County may commit $125,000 per year to Tuacahn, with conditions

Tuacahn Amphitheatre at Tuacahn Center for the Arts, Ivins, Utah, date not specified | Stock image, St. George News

ST. GEORGE – Washington County is considering a pledge of $125,000 annually to Tuacahn Center for the Arts for 10 years out of the county’s share of RAP tax revenues, with conditions.

County RAP tax advisory board chairman Gary Sanders presented the board’s recommendation to the County Commission at its regular meeting Tuesday.

The county’s Recreation, Arts and Parks tax, or RAP tax, passed in the 2014 general election. It is expected to generate $2 million per year to help fund recreational and cultural facilities and organizations within the county.

RAP tax funds are divided between the county and its municipalities, according to a formula: Fifteen percent goes to the county to be distributed. Of the remaining 85 percent, two-thirds will be divided among the county and municipalities based on population and one-third based on “point of sale” where the sales tax was actually collected.

Read more: County Commission refines RAP tax agreement

The RAP tax revenue the county will receive is estimated at $400,000 per year, Commissioner Victor Iverson said, and the county wants to commit $125,000 of that to the Tuacahn Center for the Arts.

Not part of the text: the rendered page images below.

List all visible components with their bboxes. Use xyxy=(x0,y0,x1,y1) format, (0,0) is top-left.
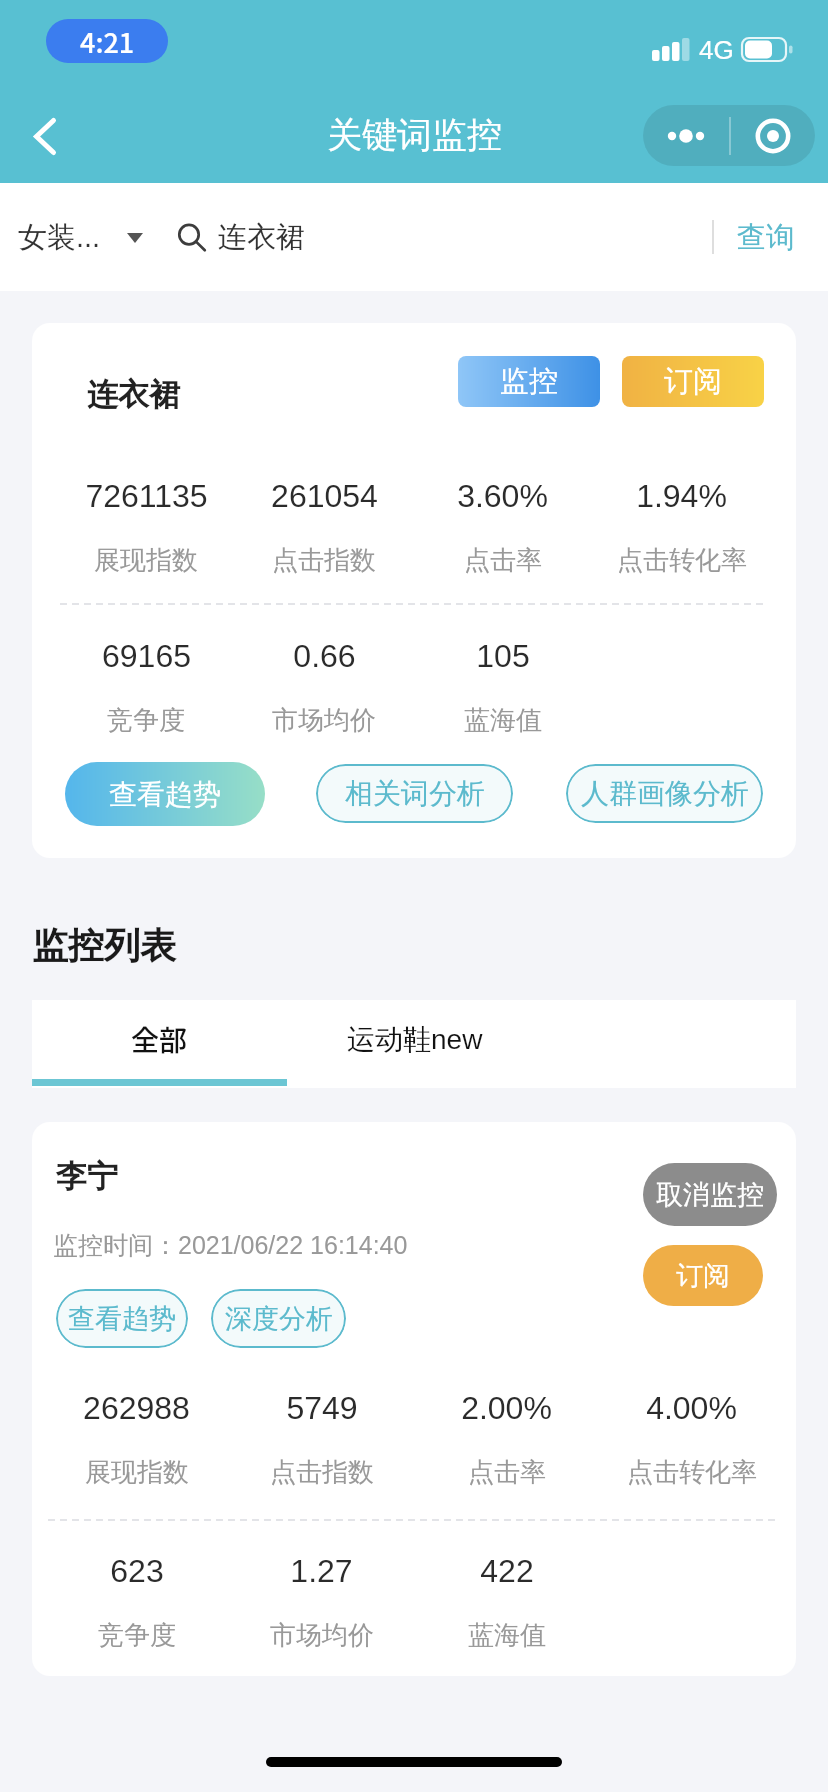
staticText: 监控时间：2021/06/22 16:14:40 xyxy=(53,1230,408,1261)
staticText: 展现指数 xyxy=(94,544,198,577)
staticText: 蓝海值 xyxy=(464,704,542,737)
button[interactable]: 监控 xyxy=(458,356,600,407)
staticText: 5749 xyxy=(286,1390,358,1426)
staticText: 连衣裙 xyxy=(87,375,180,414)
button[interactable]: 运动鞋new xyxy=(287,1000,542,1079)
button[interactable]: 深度分析 xyxy=(211,1289,346,1348)
staticText: 点击率 xyxy=(464,544,542,577)
staticText: 查看趋势 xyxy=(109,777,221,812)
staticText: 2.00% xyxy=(461,1390,552,1426)
button[interactable]: Back xyxy=(14,105,76,167)
staticText: 点击转化率 xyxy=(627,1456,757,1489)
staticText: 订阅 xyxy=(676,1259,730,1293)
staticText: 展现指数 xyxy=(85,1456,189,1489)
staticText: 监控列表 xyxy=(32,923,176,968)
staticText: 4:21 xyxy=(80,22,135,61)
staticText: 市场均价 xyxy=(272,704,376,737)
staticText: 261054 xyxy=(271,478,378,514)
button[interactable]: 全部 xyxy=(32,1000,287,1079)
staticText: 点击率 xyxy=(468,1456,546,1489)
button[interactable]: More options xyxy=(643,105,729,166)
staticText: 422 xyxy=(480,1553,534,1589)
staticText: 点击转化率 xyxy=(617,544,747,577)
staticText: 4G xyxy=(699,35,734,64)
button[interactable]: 人群画像分析 xyxy=(566,764,763,823)
button[interactable]: 查看趋势 xyxy=(56,1289,188,1348)
staticText: 市场均价 xyxy=(270,1619,374,1652)
staticText: 全部 xyxy=(131,1019,188,1060)
staticText: 人群画像分析 xyxy=(581,776,749,811)
staticText: 点击指数 xyxy=(270,1456,374,1489)
staticText: 69165 xyxy=(102,638,191,674)
staticText: 取消监控 xyxy=(656,1178,764,1212)
button[interactable]: 查看趋势 xyxy=(65,762,265,826)
staticText: 竞争度 xyxy=(107,704,185,737)
button[interactable]: 查询 xyxy=(737,219,795,256)
staticText: 蓝海值 xyxy=(468,1619,546,1652)
staticText: 4.00% xyxy=(646,1390,737,1426)
staticText: 李宁 xyxy=(56,1157,118,1196)
staticText: 1.94% xyxy=(636,478,727,514)
staticText: 监控 xyxy=(500,363,558,400)
staticText: 连衣裙 xyxy=(218,219,305,256)
staticText: 262988 xyxy=(83,1390,190,1426)
button[interactable]: 相关词分析 xyxy=(316,764,513,823)
button[interactable]: Close mini program xyxy=(731,105,815,166)
staticText: 关键词监控 xyxy=(327,113,502,157)
button[interactable]: 订阅 xyxy=(643,1245,763,1306)
staticText: 竞争度 xyxy=(98,1619,176,1652)
staticText: 0.66 xyxy=(293,638,356,674)
staticText: 点击指数 xyxy=(272,544,376,577)
staticText: 105 xyxy=(476,638,530,674)
button[interactable]: 女装... xyxy=(18,219,143,256)
staticText: 深度分析 xyxy=(225,1302,333,1336)
staticText: 3.60% xyxy=(457,478,548,514)
staticText: 1.27 xyxy=(290,1553,353,1589)
staticText: 623 xyxy=(110,1553,164,1589)
button[interactable]: 取消监控 xyxy=(643,1163,777,1226)
staticText: 7261135 xyxy=(85,478,208,514)
staticText: 运动鞋new xyxy=(347,1022,483,1057)
staticText: 查看趋势 xyxy=(68,1302,176,1336)
staticText: 查询 xyxy=(737,219,795,256)
staticText: 相关词分析 xyxy=(345,776,485,811)
button[interactable]: 订阅 xyxy=(622,356,764,407)
staticText: 女装... xyxy=(18,219,101,256)
staticText: 订阅 xyxy=(664,363,722,400)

Tuacahn attracts thousands of visitors each year and brings an estimated $75 million in economic benefit to Washington County, Ivins Mayor Chris Hart said in a previous interview; but, Tuacahn is in serious need of financing for critical maintenance and other capital improvements.

Read more: Tuacahn funding urgent; Ivins commits $200,000, asks other cities follow suit

The need for infrastructure repairs is urgent because work must be done between November and April 2016, and work cannot begin until funds are committed to finish the projects.

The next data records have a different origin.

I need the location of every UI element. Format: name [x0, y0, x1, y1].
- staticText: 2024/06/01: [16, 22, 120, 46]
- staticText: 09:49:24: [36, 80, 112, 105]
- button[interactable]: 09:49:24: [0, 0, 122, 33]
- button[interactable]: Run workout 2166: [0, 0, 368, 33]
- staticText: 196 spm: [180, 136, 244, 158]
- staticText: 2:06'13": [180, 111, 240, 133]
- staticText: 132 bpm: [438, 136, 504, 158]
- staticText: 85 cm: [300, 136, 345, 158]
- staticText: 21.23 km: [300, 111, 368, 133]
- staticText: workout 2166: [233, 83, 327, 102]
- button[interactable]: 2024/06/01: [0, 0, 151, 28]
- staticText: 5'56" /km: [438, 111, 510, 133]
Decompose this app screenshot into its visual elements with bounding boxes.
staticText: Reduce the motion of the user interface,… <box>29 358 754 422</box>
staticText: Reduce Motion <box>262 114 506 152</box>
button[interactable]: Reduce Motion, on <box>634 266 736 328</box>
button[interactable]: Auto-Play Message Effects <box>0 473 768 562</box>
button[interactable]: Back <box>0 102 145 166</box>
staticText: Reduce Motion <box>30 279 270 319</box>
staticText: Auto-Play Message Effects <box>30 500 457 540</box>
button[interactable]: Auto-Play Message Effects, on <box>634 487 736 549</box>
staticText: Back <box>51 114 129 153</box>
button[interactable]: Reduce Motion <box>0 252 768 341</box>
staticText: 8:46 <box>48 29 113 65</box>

The county RAP advisory board fast-tracked Tuacahn’s application, based on the art center’s need. The board recommended the funding for a period of 10 years because the RAP tax will expire at that point and need to be renewed by voters.

“If it’s renewed in 10 years … that can be something that can be looked at with the next advisory board,” Sanders said.

Tuacahn is seeking bonds with a 20-year life span, and several area cities have already committed a portion of their expected RAP tax revenue.

The RAP tax advisory board recommended the funding commitment carry these conditions:

  •  The commission may nominate a director to serve as a member on the Tuacahn board of directors to represent the interests of the county taxpayers, with the board seat to be in perpetuity
  • Tuacahn will submit a written plan for addressing ways to enhance and encourage use of Tuacahn’s performance and rehearsal facilities by other Washington County arts organizations; the plan should also specify ways to encourage ongoing collaborative projects with other local arts organizations, and the plan should be submitted to the county RAP tax board by Nov. 30
  • Tuacahn will submit a projected schedule for completion of each element of the $9.5 million capital improvement project to the County Commission by Nov. 30; and Tuacahn shall submit quarterly reports detailing the project’s progress until the improvements are finished

The Commission plans to take official action on the board’s recommendations at the next regular meeting.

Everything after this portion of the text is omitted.